**** AVAILABLE RECORDS

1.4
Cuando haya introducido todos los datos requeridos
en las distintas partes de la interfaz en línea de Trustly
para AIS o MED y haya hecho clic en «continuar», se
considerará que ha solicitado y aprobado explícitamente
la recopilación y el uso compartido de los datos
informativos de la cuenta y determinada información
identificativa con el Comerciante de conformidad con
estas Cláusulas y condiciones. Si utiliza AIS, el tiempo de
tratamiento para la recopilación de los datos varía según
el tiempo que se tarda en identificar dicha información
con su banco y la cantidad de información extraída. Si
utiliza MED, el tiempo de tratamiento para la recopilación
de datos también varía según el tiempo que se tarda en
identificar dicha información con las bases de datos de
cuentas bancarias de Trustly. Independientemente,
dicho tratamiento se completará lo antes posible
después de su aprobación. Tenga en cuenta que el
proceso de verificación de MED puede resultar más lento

********
**** AVAILABLE RECORDS

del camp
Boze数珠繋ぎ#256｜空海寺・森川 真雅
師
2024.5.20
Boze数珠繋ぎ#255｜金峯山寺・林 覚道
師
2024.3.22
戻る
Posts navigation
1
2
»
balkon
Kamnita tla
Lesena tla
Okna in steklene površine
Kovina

********
**** AVAILABLE RECORDS

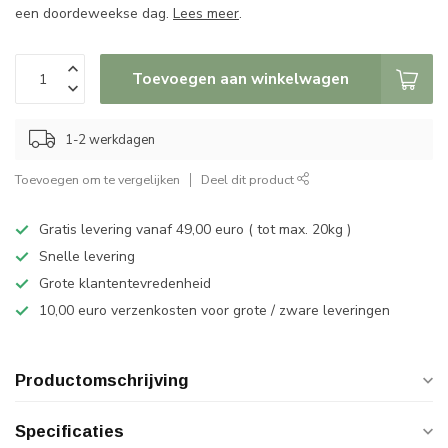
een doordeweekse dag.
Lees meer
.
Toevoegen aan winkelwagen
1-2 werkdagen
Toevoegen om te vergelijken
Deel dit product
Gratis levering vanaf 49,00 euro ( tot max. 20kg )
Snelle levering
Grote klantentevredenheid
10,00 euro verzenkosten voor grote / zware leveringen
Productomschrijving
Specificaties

********

▶ **INSTRUCTIONS TO FOLLOW**
Lines with the string "datos": pick each one out of the material and return it.

▶ **EXPECTED ANSWER**
Cuando haya introducido todos los datos requeridos
la recopilación y el uso compartido de los datos
tratamiento para la recopilación de los datos varía según
de datos también varía según el tiempo que se tarda en
identificar dicha información con las bases de datos de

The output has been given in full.